Kenyan elections are hectic. Manic. The campaigns are loud and colourful. The results are also almost always contested. But this right of choice in elections, and also in the occasional referenda, is a blessed right we must never take for granted.
In most countries, people still don’t have the right to choose. They may have the right to vote, but do they actually get to choose? Many countries claim to be democratic or free but their elections are utter shams or meaningless.
Iran, for example, has an assembly which is elected, and a president who must also win a popular vote.
But they also have a ‘supreme leader’ who has veto power over who can run in the first place, and in whose hands ultimate power sits!
READ MORE
Real 'dynasties' have come back together, can fresh 'hustlers' voice emerge?
Ruto banks on Kinyanjui to win crucial Nakuru vote bloc in 2027
Ruto: Political mastermind with a brilliant plan or bold risk-taker courting disaster?
Azerbaijan, a country close to the US, has regular elections, whereby the president rarely gets under 90 per cent of the votes.
Likewise, across the Arab world, sham parliaments buttress – and occasionally argue with – kings, sheikhs and presidents with no democratic credentials.
Across Africa, the story is the same. Paul Biya has been the president of Cameroon for 44 years and counting.
Pierre Nkurunziza in Burundi has served for 14 years, Isaias Afwerki in Eritrea for over 26 years, Idris Deby in Chad for 28 years.
Even our nearby friends Rwanda have been under Paul Kagame for almost 20 years. While they have elections, any real competitors are ruled out and the president routinely wins well over 90 per cent of the ‘votes’.
Tribal affairs
So as Kenya once again begins to discuss the idea of a referendum – the most direct form of democracy – we need to have a degree of humble gratitude in the rights bestowed upon our nation.
I understand the frustration many feel surrounding our elections. Indeed, presidential elections have become personalised and tribal affairs.
The campaigns are raucous, often wild and unruly. Messaging is often irresponsibly negative, sometimes pitching entire communities against one another.
It is enough to make anyone sick of ‘choosing’. Instead of empowering the individual, it leads to a feeling that we are trapped in an eternal cycle of game of thrones, and we are mere pawns in the latest play to empower the next royal family.
And it is precisely this current form of zero-sum presidential politics which leads to conflict, frustration and in places, violence.
Even the US, which does not have the same clear tribal issues we face, suffers from this winner takes all politics with entire communities and parts of the country feeling totally disenfranchised by an overly powerful president whose veto power and executive orders can decide on their future with a simple signature.
College system
In the case of the US, the current president did not even win the popular vote. With the outdated electoral college system, the rural-urban split provides greater weight to certain states with smaller populations.

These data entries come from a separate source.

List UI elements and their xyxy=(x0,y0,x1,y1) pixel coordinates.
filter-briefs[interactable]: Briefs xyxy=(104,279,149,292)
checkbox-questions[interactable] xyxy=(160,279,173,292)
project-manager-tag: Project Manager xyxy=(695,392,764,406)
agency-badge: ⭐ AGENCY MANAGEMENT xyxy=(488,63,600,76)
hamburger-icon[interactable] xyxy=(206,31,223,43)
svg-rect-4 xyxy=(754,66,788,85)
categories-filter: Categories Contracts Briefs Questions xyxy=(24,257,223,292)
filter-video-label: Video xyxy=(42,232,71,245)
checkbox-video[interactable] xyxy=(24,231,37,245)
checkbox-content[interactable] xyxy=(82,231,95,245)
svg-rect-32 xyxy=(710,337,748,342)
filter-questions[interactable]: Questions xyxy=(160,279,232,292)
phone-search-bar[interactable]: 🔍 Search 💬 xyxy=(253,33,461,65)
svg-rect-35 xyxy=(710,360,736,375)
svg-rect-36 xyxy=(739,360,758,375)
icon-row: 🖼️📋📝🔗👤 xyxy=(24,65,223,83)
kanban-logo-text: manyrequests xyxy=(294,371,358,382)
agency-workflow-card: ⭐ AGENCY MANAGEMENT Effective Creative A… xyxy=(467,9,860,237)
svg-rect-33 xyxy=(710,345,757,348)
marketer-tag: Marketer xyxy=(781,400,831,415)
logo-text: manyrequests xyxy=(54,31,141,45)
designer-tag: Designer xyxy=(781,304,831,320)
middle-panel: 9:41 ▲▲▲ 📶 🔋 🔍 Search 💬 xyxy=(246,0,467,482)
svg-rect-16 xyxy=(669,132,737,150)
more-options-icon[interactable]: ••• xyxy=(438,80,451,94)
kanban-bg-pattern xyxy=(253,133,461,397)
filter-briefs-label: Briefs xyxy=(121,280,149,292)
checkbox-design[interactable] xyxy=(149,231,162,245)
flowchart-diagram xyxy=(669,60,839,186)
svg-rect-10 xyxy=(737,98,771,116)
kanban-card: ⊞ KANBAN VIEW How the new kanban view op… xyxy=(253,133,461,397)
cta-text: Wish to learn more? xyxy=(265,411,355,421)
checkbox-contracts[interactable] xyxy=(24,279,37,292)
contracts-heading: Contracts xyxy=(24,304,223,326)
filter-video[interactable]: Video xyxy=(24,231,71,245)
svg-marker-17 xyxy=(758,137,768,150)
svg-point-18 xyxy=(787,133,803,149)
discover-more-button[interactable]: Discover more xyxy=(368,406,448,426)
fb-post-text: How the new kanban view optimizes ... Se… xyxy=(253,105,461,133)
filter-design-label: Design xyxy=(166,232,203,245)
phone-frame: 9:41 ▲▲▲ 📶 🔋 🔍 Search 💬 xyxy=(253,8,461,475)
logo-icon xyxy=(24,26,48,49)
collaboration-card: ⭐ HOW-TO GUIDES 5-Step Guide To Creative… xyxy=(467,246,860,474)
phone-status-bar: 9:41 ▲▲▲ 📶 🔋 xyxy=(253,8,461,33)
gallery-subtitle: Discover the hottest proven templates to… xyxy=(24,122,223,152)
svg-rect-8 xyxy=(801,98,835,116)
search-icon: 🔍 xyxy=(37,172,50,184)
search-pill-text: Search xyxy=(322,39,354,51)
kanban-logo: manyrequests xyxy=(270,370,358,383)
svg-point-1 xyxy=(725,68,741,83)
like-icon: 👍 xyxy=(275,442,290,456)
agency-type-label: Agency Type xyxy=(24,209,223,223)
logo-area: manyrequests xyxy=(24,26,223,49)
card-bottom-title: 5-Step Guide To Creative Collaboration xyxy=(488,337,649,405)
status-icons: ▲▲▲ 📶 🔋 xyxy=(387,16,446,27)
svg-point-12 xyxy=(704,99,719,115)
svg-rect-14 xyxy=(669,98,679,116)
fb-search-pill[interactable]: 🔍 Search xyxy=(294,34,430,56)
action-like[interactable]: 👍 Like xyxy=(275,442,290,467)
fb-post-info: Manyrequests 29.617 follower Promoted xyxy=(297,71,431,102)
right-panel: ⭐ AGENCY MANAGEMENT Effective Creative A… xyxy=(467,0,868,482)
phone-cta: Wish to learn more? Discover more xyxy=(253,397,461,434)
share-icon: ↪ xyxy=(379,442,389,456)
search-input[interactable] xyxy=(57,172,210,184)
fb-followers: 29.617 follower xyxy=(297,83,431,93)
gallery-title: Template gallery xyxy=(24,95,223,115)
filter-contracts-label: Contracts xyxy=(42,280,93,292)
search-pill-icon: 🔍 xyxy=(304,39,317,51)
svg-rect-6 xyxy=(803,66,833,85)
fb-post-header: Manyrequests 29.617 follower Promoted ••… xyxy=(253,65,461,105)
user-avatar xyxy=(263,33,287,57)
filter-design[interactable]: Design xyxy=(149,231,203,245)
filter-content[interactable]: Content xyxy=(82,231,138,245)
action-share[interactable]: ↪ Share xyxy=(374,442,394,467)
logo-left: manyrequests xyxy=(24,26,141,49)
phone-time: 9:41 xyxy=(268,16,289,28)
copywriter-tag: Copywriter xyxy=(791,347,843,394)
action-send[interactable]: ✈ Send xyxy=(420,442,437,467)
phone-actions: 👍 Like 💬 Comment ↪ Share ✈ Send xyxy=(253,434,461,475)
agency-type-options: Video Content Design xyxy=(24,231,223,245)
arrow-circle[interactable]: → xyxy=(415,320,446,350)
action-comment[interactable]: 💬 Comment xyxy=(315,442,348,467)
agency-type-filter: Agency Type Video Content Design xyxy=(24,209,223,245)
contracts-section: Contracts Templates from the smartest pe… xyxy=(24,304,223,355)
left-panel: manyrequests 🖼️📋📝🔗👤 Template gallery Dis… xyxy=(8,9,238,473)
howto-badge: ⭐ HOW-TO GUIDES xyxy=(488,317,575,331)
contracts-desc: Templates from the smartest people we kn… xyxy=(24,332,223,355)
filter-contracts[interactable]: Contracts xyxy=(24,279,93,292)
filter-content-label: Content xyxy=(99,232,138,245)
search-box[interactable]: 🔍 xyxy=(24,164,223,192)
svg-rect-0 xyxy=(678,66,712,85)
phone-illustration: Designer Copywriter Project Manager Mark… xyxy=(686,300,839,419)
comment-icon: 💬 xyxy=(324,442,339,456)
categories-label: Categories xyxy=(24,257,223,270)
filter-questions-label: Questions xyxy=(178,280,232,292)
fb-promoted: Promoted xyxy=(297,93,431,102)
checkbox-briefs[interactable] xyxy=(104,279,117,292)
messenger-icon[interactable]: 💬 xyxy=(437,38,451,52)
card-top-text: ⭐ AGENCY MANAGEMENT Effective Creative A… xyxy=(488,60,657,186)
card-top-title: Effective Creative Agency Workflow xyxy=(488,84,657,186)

The result is Donald Trump as president, elected by a minority, creating a more polarised and angry America which is getting more violent by the day, with the ugly heads of white supremacism and racism back on a scene they should have long disappeared from.

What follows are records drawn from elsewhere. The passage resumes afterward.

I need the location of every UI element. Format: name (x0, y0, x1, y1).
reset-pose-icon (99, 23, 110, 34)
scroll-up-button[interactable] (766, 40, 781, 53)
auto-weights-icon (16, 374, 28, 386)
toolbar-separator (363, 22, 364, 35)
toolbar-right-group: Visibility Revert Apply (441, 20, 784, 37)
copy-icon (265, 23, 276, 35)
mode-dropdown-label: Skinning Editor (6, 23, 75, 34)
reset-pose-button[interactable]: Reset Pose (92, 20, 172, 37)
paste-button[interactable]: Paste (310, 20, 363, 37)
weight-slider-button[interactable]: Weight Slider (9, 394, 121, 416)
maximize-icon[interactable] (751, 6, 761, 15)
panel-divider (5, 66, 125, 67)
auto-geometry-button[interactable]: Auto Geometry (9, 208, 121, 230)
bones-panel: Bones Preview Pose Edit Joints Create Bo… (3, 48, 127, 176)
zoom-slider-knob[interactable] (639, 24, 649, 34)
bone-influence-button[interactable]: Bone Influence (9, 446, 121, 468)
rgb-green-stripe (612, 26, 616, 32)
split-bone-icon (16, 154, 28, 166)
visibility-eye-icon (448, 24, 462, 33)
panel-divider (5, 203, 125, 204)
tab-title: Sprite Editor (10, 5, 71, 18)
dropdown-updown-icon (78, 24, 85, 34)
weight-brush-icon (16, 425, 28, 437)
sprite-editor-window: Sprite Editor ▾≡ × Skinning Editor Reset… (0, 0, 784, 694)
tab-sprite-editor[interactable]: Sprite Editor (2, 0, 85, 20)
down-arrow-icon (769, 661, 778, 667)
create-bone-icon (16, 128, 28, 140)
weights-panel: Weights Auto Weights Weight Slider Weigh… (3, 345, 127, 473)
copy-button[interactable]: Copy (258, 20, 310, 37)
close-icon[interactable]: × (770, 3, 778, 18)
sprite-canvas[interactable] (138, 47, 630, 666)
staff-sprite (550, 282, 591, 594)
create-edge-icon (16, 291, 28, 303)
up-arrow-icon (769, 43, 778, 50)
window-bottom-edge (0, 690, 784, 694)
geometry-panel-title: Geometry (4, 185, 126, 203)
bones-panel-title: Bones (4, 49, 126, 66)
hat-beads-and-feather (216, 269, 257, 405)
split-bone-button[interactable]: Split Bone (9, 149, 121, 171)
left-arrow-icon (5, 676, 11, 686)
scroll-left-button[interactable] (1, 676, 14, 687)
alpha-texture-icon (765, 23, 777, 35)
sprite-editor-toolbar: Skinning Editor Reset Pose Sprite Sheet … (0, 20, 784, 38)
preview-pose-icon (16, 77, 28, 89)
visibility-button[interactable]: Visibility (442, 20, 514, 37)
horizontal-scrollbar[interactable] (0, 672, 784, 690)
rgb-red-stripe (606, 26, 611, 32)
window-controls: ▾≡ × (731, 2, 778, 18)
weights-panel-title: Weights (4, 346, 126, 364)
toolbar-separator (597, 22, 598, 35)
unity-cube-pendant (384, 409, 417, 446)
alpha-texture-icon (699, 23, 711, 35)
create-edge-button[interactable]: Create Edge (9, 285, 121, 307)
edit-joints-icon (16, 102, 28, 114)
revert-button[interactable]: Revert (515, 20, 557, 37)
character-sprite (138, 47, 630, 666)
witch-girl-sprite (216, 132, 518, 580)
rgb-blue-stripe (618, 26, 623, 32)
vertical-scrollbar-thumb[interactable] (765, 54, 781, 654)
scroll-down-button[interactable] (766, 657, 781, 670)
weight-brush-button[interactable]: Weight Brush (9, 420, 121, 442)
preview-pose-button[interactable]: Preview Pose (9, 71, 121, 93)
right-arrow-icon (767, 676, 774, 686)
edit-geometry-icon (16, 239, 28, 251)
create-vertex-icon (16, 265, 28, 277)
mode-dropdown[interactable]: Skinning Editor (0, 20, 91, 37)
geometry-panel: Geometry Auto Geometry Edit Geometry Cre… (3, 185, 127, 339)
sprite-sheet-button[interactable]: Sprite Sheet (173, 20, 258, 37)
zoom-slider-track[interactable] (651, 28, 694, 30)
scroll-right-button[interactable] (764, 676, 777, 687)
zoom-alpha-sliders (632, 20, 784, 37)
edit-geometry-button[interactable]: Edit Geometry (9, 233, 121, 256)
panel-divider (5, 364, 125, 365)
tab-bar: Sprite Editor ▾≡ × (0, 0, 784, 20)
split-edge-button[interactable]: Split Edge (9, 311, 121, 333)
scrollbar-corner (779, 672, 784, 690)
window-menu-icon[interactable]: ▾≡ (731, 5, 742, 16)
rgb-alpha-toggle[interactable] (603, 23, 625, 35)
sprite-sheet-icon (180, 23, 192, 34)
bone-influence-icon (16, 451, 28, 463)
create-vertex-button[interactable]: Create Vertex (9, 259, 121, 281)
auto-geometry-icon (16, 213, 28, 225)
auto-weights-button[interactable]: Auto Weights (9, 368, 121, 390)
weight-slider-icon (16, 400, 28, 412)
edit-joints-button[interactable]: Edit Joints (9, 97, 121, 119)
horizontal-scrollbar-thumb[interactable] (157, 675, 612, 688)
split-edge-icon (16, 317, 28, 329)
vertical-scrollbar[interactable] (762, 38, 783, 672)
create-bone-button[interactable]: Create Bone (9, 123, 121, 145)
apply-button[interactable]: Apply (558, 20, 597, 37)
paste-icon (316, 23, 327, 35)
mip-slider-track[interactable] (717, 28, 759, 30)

Unfortunately, Kenya’s winner-takes-all presidency is even more dangerous. With our country made up of hundreds of tribes and sub-tribes, with centuries of conflicts both localised and national on our collective memories, we cannot afford centralised power.
All democracies struggle with the issue of how to ensure majority rule does not overlook the rights of the minorities.

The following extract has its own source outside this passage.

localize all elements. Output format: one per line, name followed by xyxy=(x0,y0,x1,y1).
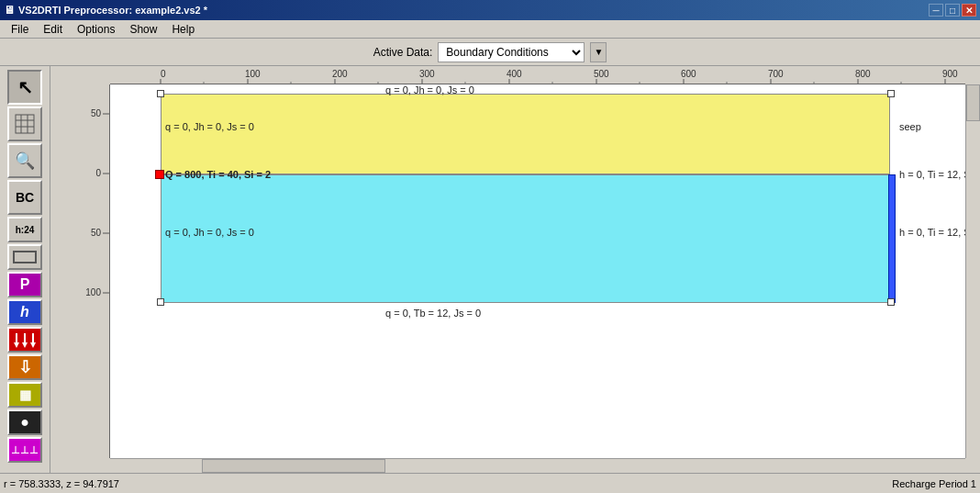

In Kenya, no tribe or community has a majority. No ideological group dominates the political thought of the ruling authorities.
However, we do have a revolving door of large tribes represented by characters with whom we are all too familiar.
Each one must politick their way to State House, making alliances with the smaller tribes on their way to total power.
The referendum which is being called will hopefully change this. We are not being asked to choose between the Odingas or the Kenyattas, the Rutos or the Kalonzos.
This is not a loud and colourful debate about NASA or Jubilee, or a new motley crew of cynical tribal alliances.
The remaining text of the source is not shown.